Start of Block

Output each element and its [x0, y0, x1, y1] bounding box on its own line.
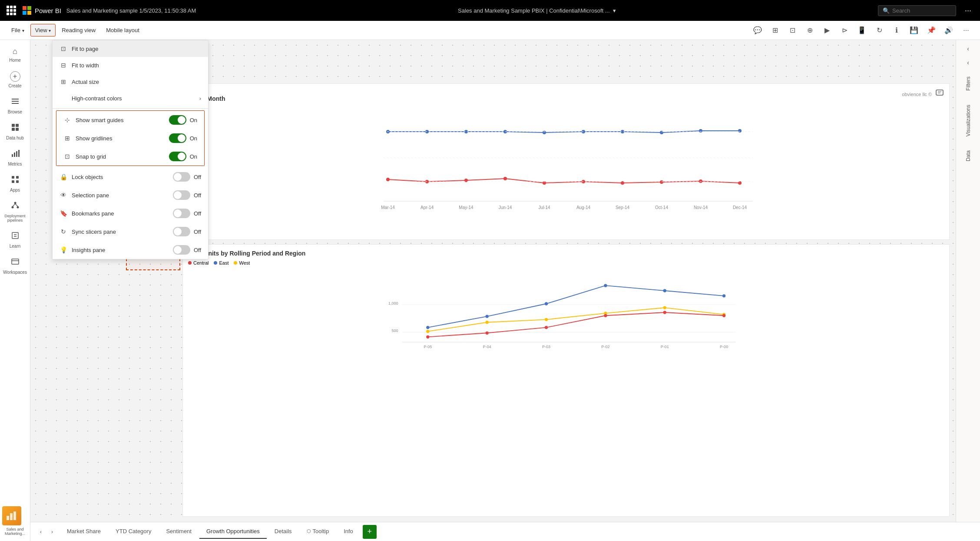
info-icon[interactable]: ℹ: [890, 23, 904, 37]
svg-rect-10: [18, 150, 20, 157]
sidebar-item-browse[interactable]: Browse: [2, 93, 29, 118]
gridlines-item[interactable]: ⊞ Show gridlines On: [56, 129, 204, 147]
bookmarks-toggle-switch[interactable]: [173, 209, 190, 218]
datahub-icon: [11, 123, 20, 134]
save-icon[interactable]: 💾: [907, 23, 921, 37]
insights-toggle[interactable]: Off: [173, 245, 201, 255]
collapse-filters-button[interactable]: ‹: [967, 45, 969, 52]
gridlines-toggle-switch[interactable]: [169, 133, 186, 143]
snap-to-grid-item[interactable]: ⊡ Snap to grid On: [56, 147, 204, 166]
fit-page-icon: ⊡: [60, 45, 67, 53]
sidebar-item-home[interactable]: ⌂ Home: [2, 43, 29, 66]
svg-text:1,000: 1,000: [388, 301, 398, 305]
format-icon[interactable]: ⊞: [768, 23, 782, 37]
data-tab[interactable]: Data: [963, 147, 974, 165]
chart-ms-by-month[interactable]: Analysis Ms by Month obvience llc ©: [182, 83, 950, 240]
smart-guides-item[interactable]: ⊹ Show smart guides On: [56, 111, 204, 129]
search-input[interactable]: [892, 7, 944, 14]
svg-rect-14: [16, 180, 19, 183]
svg-point-78: [545, 318, 548, 321]
svg-point-44: [503, 177, 507, 180]
fit-to-page-item[interactable]: ⊡ Fit to page: [53, 40, 208, 57]
sync-slicers-item[interactable]: ↻ Sync slicers pane Off: [53, 222, 208, 241]
tab-market-share[interactable]: Market Share: [60, 524, 108, 539]
lock-toggle[interactable]: Off: [173, 172, 201, 182]
add-tab-button[interactable]: +: [363, 525, 377, 539]
refresh-icon[interactable]: ↻: [872, 23, 886, 37]
topbar-logo: Power BI: [23, 6, 61, 15]
pin-icon[interactable]: 📌: [924, 23, 938, 37]
lock-objects-item[interactable]: 🔒 Lock objects Off: [53, 168, 208, 186]
tab-details[interactable]: Details: [268, 524, 299, 539]
separator-1: [53, 108, 208, 109]
more-options-icon[interactable]: ···: [961, 6, 975, 15]
fit-to-width-item[interactable]: ⊟ Fit to width: [53, 57, 208, 73]
svg-rect-7: [12, 154, 13, 157]
svg-text:P-01: P-01: [661, 345, 669, 349]
copy-icon[interactable]: ⊕: [803, 23, 817, 37]
prev-tab-button[interactable]: ‹: [36, 527, 46, 537]
chart-total-units[interactable]: Total Units by Rolling Period and Region…: [182, 244, 950, 517]
sidebar-item-workspaces[interactable]: Workspaces: [2, 254, 29, 278]
next-tab-button[interactable]: ›: [47, 527, 57, 537]
sync-toggle-switch[interactable]: [173, 227, 190, 236]
smart-guides-toggle[interactable]: On: [169, 115, 197, 125]
selection-toggle-switch[interactable]: [173, 190, 190, 200]
svg-point-38: [660, 131, 663, 134]
selection-toggle[interactable]: Off: [173, 190, 201, 200]
insights-toggle-switch[interactable]: [173, 245, 190, 255]
view-menu[interactable]: View ▾: [30, 24, 56, 37]
svg-text:P-03: P-03: [542, 345, 550, 349]
apps-grid-button[interactable]: [5, 4, 17, 17]
sidebar-item-metrics[interactable]: Metrics: [2, 146, 29, 170]
overflow-icon[interactable]: ···: [959, 23, 973, 37]
svg-text:Apr-14: Apr-14: [420, 205, 434, 210]
reading-view-menu[interactable]: Reading view: [57, 24, 100, 36]
high-contrast-item[interactable]: High-contrast colors ›: [53, 90, 208, 106]
speaker-icon[interactable]: 🔊: [942, 23, 956, 37]
phone-icon[interactable]: 📱: [855, 23, 869, 37]
more-icon[interactable]: ⊡: [785, 23, 799, 37]
sync-toggle[interactable]: Off: [173, 227, 201, 236]
smart-guides-toggle-switch[interactable]: [169, 115, 186, 125]
bookmarks-toggle[interactable]: Off: [173, 209, 201, 218]
legend-central: Central: [188, 260, 209, 266]
svg-text:500: 500: [391, 329, 398, 333]
search-box[interactable]: 🔍: [878, 5, 956, 16]
actual-size-item[interactable]: ⊞ Actual size: [53, 73, 208, 90]
snap-toggle[interactable]: On: [169, 152, 197, 161]
filters-tab[interactable]: Filters: [963, 73, 974, 94]
sidebar-item-datahub[interactable]: Data hub: [2, 119, 29, 144]
central-dot: [188, 261, 192, 265]
mobile-layout-menu[interactable]: Mobile layout: [102, 24, 144, 36]
present2-icon[interactable]: ⊳: [838, 23, 851, 37]
sidebar-thumbnail[interactable]: Sales and Marketing...: [2, 506, 28, 536]
svg-rect-20: [12, 232, 18, 239]
insights-pane-item[interactable]: 💡 Insights pane Off: [53, 241, 208, 259]
comment-icon[interactable]: 💬: [751, 23, 765, 37]
tab-info[interactable]: Info: [337, 524, 360, 539]
sidebar-item-create[interactable]: + Create: [2, 68, 29, 92]
tab-growth-opportunities[interactable]: Growth Opportunities: [199, 524, 267, 539]
toggle-knob: [174, 246, 182, 254]
tab-sentiment[interactable]: Sentiment: [159, 524, 199, 539]
sidebar-item-apps[interactable]: Apps: [2, 172, 29, 196]
collapse-viz-button[interactable]: ‹: [967, 59, 969, 66]
present-icon[interactable]: ▶: [820, 23, 834, 37]
tab-tooltip[interactable]: ⬡ Tooltip: [300, 524, 336, 539]
file-menu[interactable]: File ▾: [7, 24, 29, 36]
gridlines-toggle[interactable]: On: [169, 133, 197, 143]
visualizations-tab[interactable]: Visualizations: [963, 101, 974, 140]
comment-button[interactable]: [935, 89, 944, 99]
lock-toggle-switch[interactable]: [173, 172, 190, 182]
sidebar-item-deployment[interactable]: Deployment pipelines: [2, 198, 29, 226]
sidebar-item-learn[interactable]: Learn: [2, 228, 29, 252]
tab-ytd-category[interactable]: YTD Category: [109, 524, 158, 539]
svg-text:Dec-14: Dec-14: [733, 205, 747, 210]
guides-section: ⊹ Show smart guides On ⊞ Show gridlines: [56, 110, 205, 166]
selection-pane-item[interactable]: 👁 Selection pane Off: [53, 186, 208, 204]
svg-point-17: [17, 206, 19, 209]
toggle-knob: [174, 228, 182, 236]
bookmarks-pane-item[interactable]: 🔖 Bookmarks pane Off: [53, 204, 208, 222]
snap-toggle-switch[interactable]: [169, 152, 186, 161]
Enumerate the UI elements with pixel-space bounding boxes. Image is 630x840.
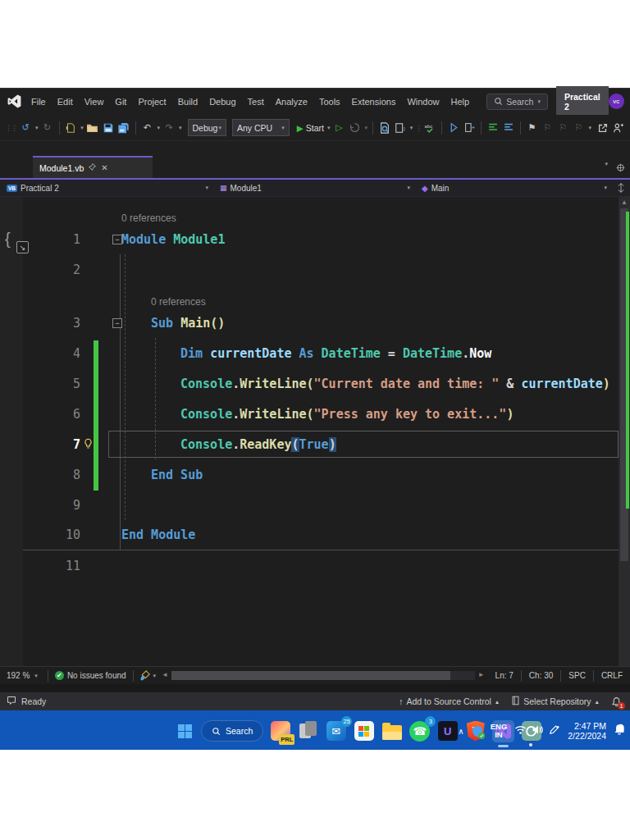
chevron-down-icon[interactable]: ▾ [410, 125, 413, 131]
code-line-9[interactable]: 9 [23, 490, 619, 520]
close-tab-icon[interactable]: ✕ [101, 163, 107, 172]
code-line-3[interactable]: 3−Sub Main() [23, 308, 619, 338]
hidden-icons-chevron[interactable]: ∧ [458, 727, 463, 736]
scroll-up-icon[interactable]: ▲ [619, 199, 630, 206]
scroll-left-icon[interactable]: ◄ [162, 671, 168, 678]
taskbar-icon-app-gray[interactable] [297, 720, 319, 742]
go-to-definition-icon[interactable] [447, 119, 460, 137]
menu-help[interactable]: Help [445, 94, 476, 110]
taskbar-icon-microsoft-store[interactable] [353, 720, 375, 742]
previous-bookmark-icon[interactable]: ⚐ [541, 119, 554, 137]
code-editor[interactable]: { ↘ 0 references1−Module Module120 refer… [0, 197, 630, 666]
navigate-back-icon[interactable]: ↺ [19, 119, 32, 137]
column-indicator[interactable]: Ch: 30 [522, 671, 560, 680]
window-layout-icon[interactable] [616, 161, 625, 176]
code-line-11[interactable]: 11 [23, 550, 619, 581]
search-input[interactable]: Search ▾ [486, 94, 548, 110]
solution-platforms-dropdown[interactable]: Any CPU▾ [232, 119, 290, 136]
hot-reload-icon[interactable] [349, 119, 362, 137]
chevron-down-icon[interactable]: ▾ [588, 125, 591, 131]
breadcrumb-project[interactable]: VB Practical 2 ▾ [0, 180, 213, 196]
code-cleanup-icon[interactable]: ▾ [137, 670, 159, 681]
document-outline-icon[interactable] [394, 119, 407, 137]
toolbar-grip[interactable]: ⋮⋮ [5, 124, 16, 132]
navigate-forward-icon[interactable]: ↻ [41, 119, 54, 137]
live-share-icon[interactable] [596, 119, 609, 137]
notifications-button[interactable]: 1 [611, 696, 622, 707]
notification-bell-icon[interactable] [614, 724, 625, 738]
taskbar-icon-file-explorer[interactable] [381, 720, 403, 742]
chevron-down-icon[interactable]: ▾ [179, 125, 182, 131]
menu-edit[interactable]: Edit [52, 94, 79, 110]
clock[interactable]: 2:47 PM 2/22/2024 [568, 721, 606, 741]
windows-security-icon[interactable]: ✔ [472, 725, 483, 737]
codelens-references[interactable]: 0 references [23, 285, 619, 308]
speaker-icon[interactable] [532, 724, 544, 738]
navigate-to-icon[interactable] [463, 119, 476, 137]
taskbar-icon-mail[interactable]: ✉25 [325, 720, 347, 742]
selection-margin-indicator[interactable]: { ↘ [5, 230, 11, 249]
chevron-down-icon[interactable]: ▾ [35, 125, 39, 131]
eol-indicator[interactable]: CRLF [594, 671, 630, 680]
collapse-region-icon[interactable]: − [112, 318, 122, 328]
zoom-selector[interactable]: 192 %▾ [0, 671, 44, 680]
menu-project[interactable]: Project [132, 94, 171, 110]
lightbulb-icon[interactable] [83, 437, 94, 452]
feedback-smiley-icon[interactable] [7, 696, 16, 707]
taskbar-icon-whatsapp[interactable]: ☎3 [409, 720, 431, 742]
pin-icon[interactable] [89, 163, 96, 172]
menu-test[interactable]: Test [242, 94, 270, 110]
solution-configurations-dropdown[interactable]: Debug▾ [188, 119, 226, 136]
menu-git[interactable]: Git [109, 94, 132, 110]
comment-lines-icon[interactable] [486, 119, 500, 137]
horizontal-scrollbar[interactable]: ◄ ► [162, 667, 484, 684]
next-bookmark-icon[interactable]: ⚐ [556, 119, 569, 137]
select-repository-button[interactable]: Select Repository ▲ [511, 696, 600, 707]
redo-icon[interactable]: ↷ [162, 119, 176, 137]
chevron-down-icon[interactable]: ▾ [157, 125, 160, 131]
code-line-4[interactable]: 4Dim currentDate As DateTime = DateTime.… [23, 338, 619, 368]
save-icon[interactable] [102, 119, 115, 137]
open-file-icon[interactable] [86, 119, 99, 137]
toggle-bookmark-icon[interactable]: ⚑ [525, 119, 538, 137]
save-all-icon[interactable] [117, 119, 130, 137]
split-window-icon[interactable] [612, 183, 630, 193]
chevron-down-icon[interactable]: ▾ [80, 125, 84, 131]
spaces-indicator[interactable]: SPC [561, 671, 593, 680]
find-in-files-icon[interactable] [378, 119, 391, 137]
new-project-icon[interactable] [64, 119, 77, 137]
code-line-6[interactable]: 6Console.WriteLine("Press any key to exi… [23, 399, 619, 429]
taskbar-icon-app-u[interactable]: U [436, 720, 459, 742]
pen-icon[interactable] [549, 724, 560, 738]
menu-tools[interactable]: Tools [313, 94, 346, 110]
spell-check-icon[interactable]: abc [423, 119, 436, 137]
vertical-scrollbar[interactable]: ▲ [619, 197, 630, 666]
line-indicator[interactable]: Ln: 7 [488, 671, 521, 680]
breadcrumb-type[interactable]: ▦ Module1 ▾ [213, 180, 415, 196]
codelens-references[interactable]: 0 references [23, 201, 619, 224]
menu-build[interactable]: Build [172, 94, 203, 110]
menu-file[interactable]: File [25, 94, 52, 110]
menu-view[interactable]: View [79, 94, 110, 110]
collapse-region-icon[interactable]: − [112, 235, 122, 244]
code-line-1[interactable]: 1−Module Module1 [23, 224, 619, 254]
start-without-debugging-icon[interactable]: ▷ [333, 119, 346, 137]
code-line-10[interactable]: 10End Module [23, 520, 619, 550]
health-indicator[interactable]: ✔ No issues found [52, 671, 130, 680]
start-debugging-button[interactable]: ▶ Start ▾ [297, 123, 331, 133]
code-line-7[interactable]: 7Console.ReadKey(True) [23, 429, 619, 459]
taskbar-icon-app-prl[interactable]: PRL [269, 720, 291, 742]
uncomment-lines-icon[interactable] [502, 119, 515, 137]
start-button[interactable] [174, 720, 195, 742]
menu-extensions[interactable]: Extensions [346, 94, 402, 110]
scrollbar-thumb[interactable] [171, 671, 450, 680]
add-to-source-control-button[interactable]: ↑ Add to Source Control ▲ [399, 696, 500, 706]
menu-analyze[interactable]: Analyze [270, 94, 313, 110]
menu-debug[interactable]: Debug [203, 94, 241, 110]
undo-icon[interactable]: ↶ [140, 119, 153, 137]
feedback-icon[interactable] [612, 119, 625, 137]
menu-window[interactable]: Window [401, 94, 445, 110]
language-indicator[interactable]: ENG IN [491, 723, 508, 739]
scroll-right-icon[interactable]: ► [478, 671, 485, 678]
tab-module1vb[interactable]: Module1.vb ✕ [33, 156, 153, 178]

End of Block

Please show each line in the records above that contains "snap".

snap-to-grid-item[interactable]: ⊡ Snap to grid On: [56, 147, 204, 166]
snap-toggle[interactable]: On: [169, 152, 197, 161]
snap-toggle-switch[interactable]: [169, 152, 186, 161]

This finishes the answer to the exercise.